> **Records from a data source**
== == ==

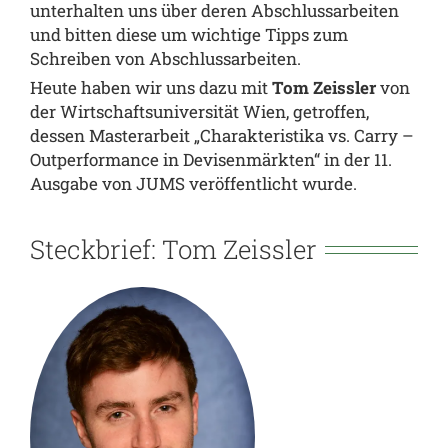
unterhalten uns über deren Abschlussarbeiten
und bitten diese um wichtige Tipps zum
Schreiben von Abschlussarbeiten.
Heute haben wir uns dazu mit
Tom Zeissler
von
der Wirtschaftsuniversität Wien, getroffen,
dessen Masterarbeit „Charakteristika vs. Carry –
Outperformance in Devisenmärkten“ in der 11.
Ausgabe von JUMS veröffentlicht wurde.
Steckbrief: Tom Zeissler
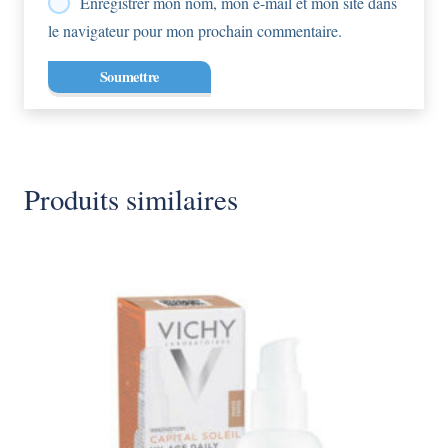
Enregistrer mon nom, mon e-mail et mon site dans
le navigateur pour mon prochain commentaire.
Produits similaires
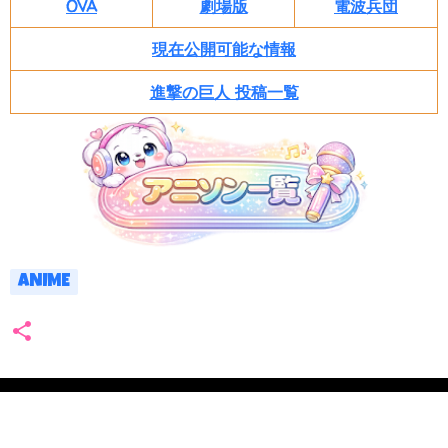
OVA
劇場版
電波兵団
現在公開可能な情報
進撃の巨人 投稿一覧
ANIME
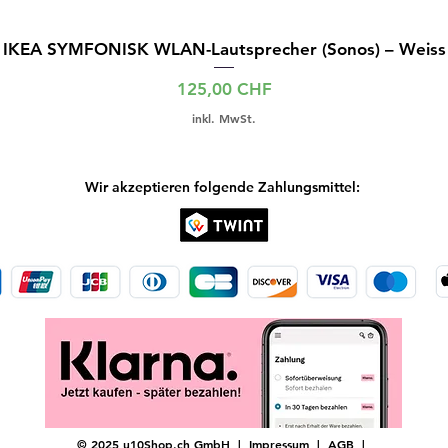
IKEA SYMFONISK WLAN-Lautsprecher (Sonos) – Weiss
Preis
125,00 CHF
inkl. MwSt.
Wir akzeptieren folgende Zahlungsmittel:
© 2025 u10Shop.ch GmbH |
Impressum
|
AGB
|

== == ==

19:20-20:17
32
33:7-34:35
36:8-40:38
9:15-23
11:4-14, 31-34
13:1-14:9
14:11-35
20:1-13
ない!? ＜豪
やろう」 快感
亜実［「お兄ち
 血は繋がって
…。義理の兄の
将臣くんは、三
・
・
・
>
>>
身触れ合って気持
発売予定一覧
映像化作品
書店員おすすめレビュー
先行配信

== == ==

> **Problem to solve**
Copy each line of the records containing the string "Zeissler".

> **Answer to this task**
Tom Zeissler
Steckbrief: Tom Zeissler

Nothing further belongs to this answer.